Killaly made a decision that doomed the project before a single sod was cut. He chose to build the locks the same size as the Royal Canal's, about 76 feet by 13.3 feet wide. The problem was geography. The boats already plying Lough Neagh, the Lagan Canal, the Newry Canal and the Coalisland Canal were all 14.8 feet wide. A canal designed for narrower boats could not carry them. Through trade was impossible without transhipment at either end. When Thomas Telford was sent over to inspect the works in the late 1820s, he revised the design, increased the lock count from eighteen to twenty-six, and somewhere along the way someone, possibly Telford himself, settled on building the locks just twelve feet wide. The final lock at Wattlebridge ended up only 11.7 feet wide, the narrowest in Ireland. The canal was finished in 1841 at a cost of over 230,000 pounds. It could not carry the boats that used the waterways at either end.
The Ulster Canal lost money from the moment it opened. The water supply was inadequate, so navigation was only possible for eight months of the year, mostly at the Lough Erne end. The contractor William Dargan leased it after 1851 and ran the only meaningful carrying operation it ever had. The Ulster Railway reached Monaghan in 1858, and three years later, with the canal in ruins, Sir John Macneill recommended draining it. The government took back control in 1865, spent 22,000 pounds on repairs over eight years, and reopened the canal in 1873. The water supply was still inadequate. The Lagan Navigation Company was eventually pressured into taking over the canal in 1888 under a clause the House of Lords refused to remove: no permission to abandon for ten years. They were saddled with the maintenance liability in perpetuity. The profits from their other canals were swallowed up keeping the Ulster Canal half-open. The last boat passed in 1929, and a warrant of abandonment came on 9 January 1931.

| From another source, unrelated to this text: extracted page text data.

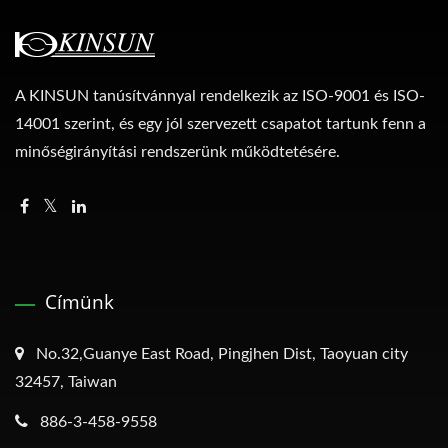
A KINSUN tanúsítvánnyal rendelkezik az ISO-9001 és ISO-
14001 szerint, és egy jól szervezett csapatot tartunk fenn a
minőségirányítási rendszerünk működtetésére.
Címünk
No.32,Guanye East Road, Pingjhen Dist, Taoyuan city
32457, Taiwan
886-3-458-9558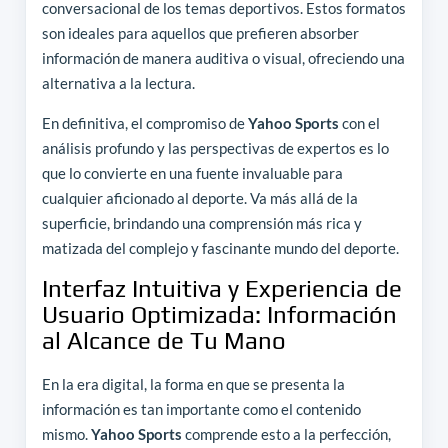
conversacional de los temas deportivos. Estos formatos
son ideales para aquellos que prefieren absorber
información de manera auditiva o visual, ofreciendo una
alternativa a la lectura.
En definitiva, el compromiso de
Yahoo Sports
con el
análisis profundo y las perspectivas de expertos es lo
que lo convierte en una fuente invaluable para
cualquier aficionado al deporte. Va más allá de la
superficie, brindando una comprensión más rica y
matizada del complejo y fascinante mundo del deporte.
Interfaz Intuitiva y Experiencia de
Usuario Optimizada: Información
al Alcance de Tu Mano
En la era digital, la forma en que se presenta la
información es tan importante como el contenido
mismo.
Yahoo Sports
comprende esto a la perfección,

When the Lagan Navigation Company was dissolved in 1954, the stretch of canal in the newly independent Republic of Ireland fell into legal limbo. There was no owner. The legal Latin term is bona vacantia, ownerless goods, and Irish law sent it to the Minister for Finance. Ownership eventually returned to the Office of Public Works. Monaghan County Council, Monaghan Urban District Council and Clones Urban District Council picked up some sections under the Derelict Sites Act 1961. Other stretches remained occupied and could not be acquired. The canal, in other words, became a paperwork problem stretching across two jurisdictions, with parts of it grazed by cows just as Sir John Macneill had once suggested.
And then, against all reasonable expectation, the canal began to come back. In 2007 the North-South Ministerial Council announced restoration of the Clones-to-Upper-Lough-Erne stretch, with an estimated cost of 35 million euros. Waterways Ireland published a restoration plan in 2010, and in February 2015 Minister Heather Humphreys gave approval for the first phase between Castle Saunderson and the Erne basin. Phase one was largely complete by 2019. Phase two, funded by the Taoiseach's Shared Island fund and the Department of Rural and Community Development with about 11.5 million euros committed between December 2020 and April 2021, includes a 40-berth marina, two new bridges and crucially a sustainable water supply. Phase three will link everything together, bringing the restored canal to 13.5 kilometres and crossing the border several times. Building it the first time took sixteen years. Rebuilding it is taking longer. But this time the locks are wide enough for the boats.
The Ulster Canal traces a southwest-to-northeast line from Wattlebridge on the Finn River, just south of Upper Lough Erne, across the border into County Monaghan, past Clones and Smithborough, over the summit near Monaghan town, then down through County Armagh past Middletown and Benburb to Charlemont on the River Blackwater. Centre of route around 54.13°N, 7.37°W. Original 74 km length, 26 locks. The summit level was 213 ft above sea level. The restored sections at the southern end are visible as fresh blue ribbons against the surrounding bog and pasture. Nearest commercial airports are Belfast International (EGAA) and City of Derry (EGAE). Best viewing altitude 1,500-3,000 ft to trace the canal's straight cuts and the contrasting curves of the Finn and Blackwater rivers it connects.